RECORDS TO PROCESS below:

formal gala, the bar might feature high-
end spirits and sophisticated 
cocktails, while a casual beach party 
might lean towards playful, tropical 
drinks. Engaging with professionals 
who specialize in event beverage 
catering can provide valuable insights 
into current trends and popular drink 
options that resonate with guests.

End of RECORDS TO PROCESS.
RECORDS TO PROCESS below:

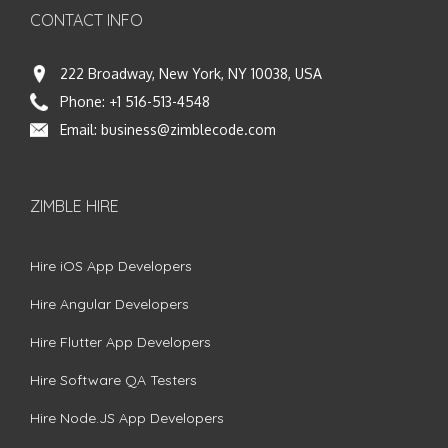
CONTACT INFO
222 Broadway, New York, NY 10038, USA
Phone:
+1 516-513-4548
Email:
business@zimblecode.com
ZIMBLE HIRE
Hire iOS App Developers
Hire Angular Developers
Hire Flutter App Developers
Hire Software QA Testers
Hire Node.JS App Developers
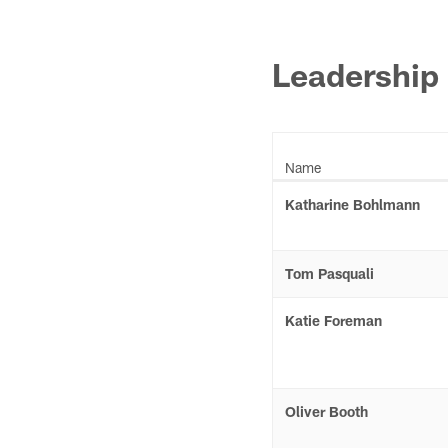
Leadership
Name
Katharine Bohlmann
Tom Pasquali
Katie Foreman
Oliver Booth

End of RECORDS TO PROCESS.
RECORDS TO PROCESS below:

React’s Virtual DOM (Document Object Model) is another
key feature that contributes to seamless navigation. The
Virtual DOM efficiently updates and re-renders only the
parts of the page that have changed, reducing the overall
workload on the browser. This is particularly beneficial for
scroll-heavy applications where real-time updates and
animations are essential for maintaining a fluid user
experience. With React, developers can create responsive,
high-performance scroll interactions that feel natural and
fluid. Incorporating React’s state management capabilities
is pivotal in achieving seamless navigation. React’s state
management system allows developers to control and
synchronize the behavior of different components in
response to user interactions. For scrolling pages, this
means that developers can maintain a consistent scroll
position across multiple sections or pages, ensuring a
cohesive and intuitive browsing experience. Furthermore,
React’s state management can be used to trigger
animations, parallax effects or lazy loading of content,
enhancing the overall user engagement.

End of RECORDS TO PROCESS.

- **WORK REQUEST**: Copy each line containing the word "fluid" from the data.

- **FINISHED TASK**:
animations are essential for maintaining a fluid user
fluid. Incorporating React’s state management capabilities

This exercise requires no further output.